The cameras need to be turned on now.

We're still mostly working from home, and recently almost all the daily coordination has been happening on Slack. Most meetings are audio-only with someone sharing a deck or spreadsheet.

A not-very-popular project manager started insisting that everyone turn on their cameras "so we can communicate better."

A few days ago, he focused on me specifically, and I found myself in a perfect malicious compliance situation. I turned on the camera, and we all immediately understood why news anchors avoid busy patterns. I was wearing a rugby-style T-shirt with thin stripes. Every time I moved even slightly, a shiny, annoying pattern kept rippling across the video. It was the most distracting and irritating thing I'd ever seen on a work call. And they all spent six minutes making fun of me because of the shirt.

I spent the rest of the call gently rocking myself back and forth in the chair. And strangely, I'm looking forward to the next meeting with enthusiasm. I have a few more T-shirts that are supposed to cause the same problem.

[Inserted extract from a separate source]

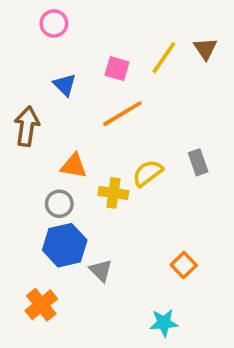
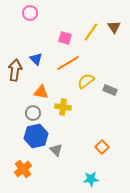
blue triangle: (65, 85) -> (36, 59), moved
gray rectangle: (198, 162) -> (110, 90), turned -48
yellow semicircle: (148, 173) -> (86, 81), moved

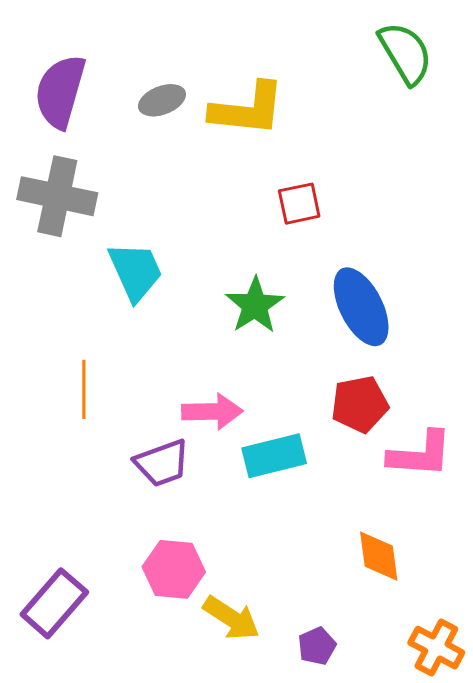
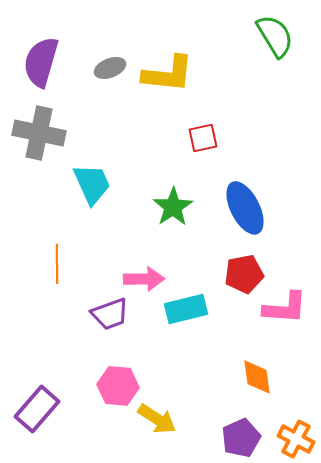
purple pentagon: (317, 646) -> (241, 438), moved, size x1.5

edit : that imo is work violence so I decided to leave the work and for more non toxic work team because if the camera is unnecessary why you insist so I signed up in interviewman to enhance my performance in any upcoming interviews

u/portent-wreaths-7k — 13 days ago

Leaving for an 85% raise while my manager is expecting me to carry things with her. Managers, how would you take it? I'm about to sit down with my manager for a difficult conversation, and I'm genuinely trying to understand how you would react if you were in her place.

The situation: I've been in an FDP at a Fortune 100 company for about 20 months, and my performance has been strong.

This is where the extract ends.